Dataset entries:
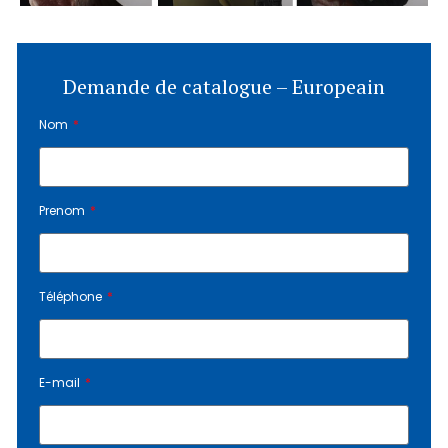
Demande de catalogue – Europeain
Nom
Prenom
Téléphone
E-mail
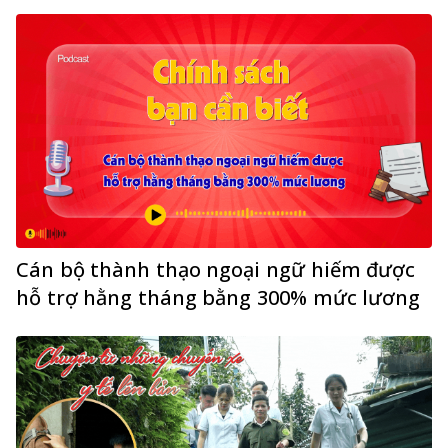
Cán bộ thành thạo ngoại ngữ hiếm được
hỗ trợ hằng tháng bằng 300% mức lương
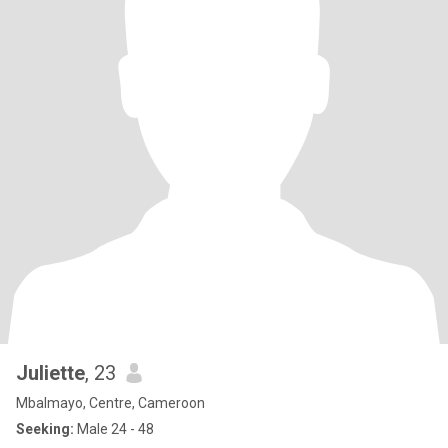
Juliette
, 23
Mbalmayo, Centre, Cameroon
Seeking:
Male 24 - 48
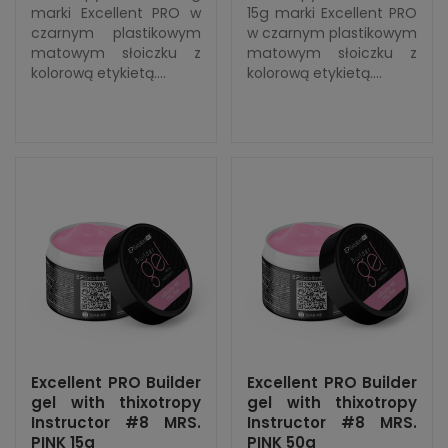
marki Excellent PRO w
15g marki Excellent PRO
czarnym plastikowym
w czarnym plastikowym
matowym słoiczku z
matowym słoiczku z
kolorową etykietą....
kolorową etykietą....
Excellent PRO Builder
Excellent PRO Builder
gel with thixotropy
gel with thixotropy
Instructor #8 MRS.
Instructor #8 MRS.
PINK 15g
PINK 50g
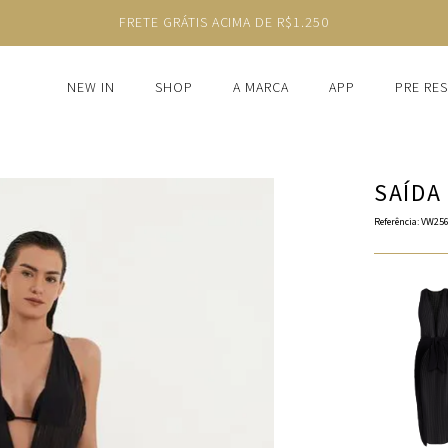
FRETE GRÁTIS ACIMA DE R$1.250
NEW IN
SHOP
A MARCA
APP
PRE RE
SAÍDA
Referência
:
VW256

--

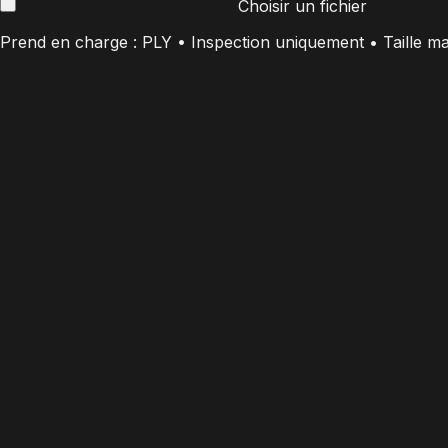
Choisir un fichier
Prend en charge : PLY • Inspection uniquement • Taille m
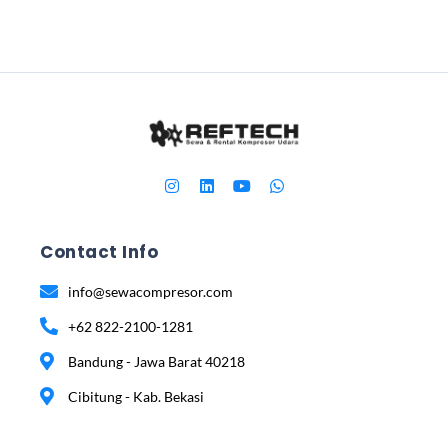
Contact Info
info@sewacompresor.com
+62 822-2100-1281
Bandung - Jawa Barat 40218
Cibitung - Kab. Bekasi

Work item: From the entries, give the number of lines where the string "plastikowym" is found, and nothing else.

Output for this exercise: 2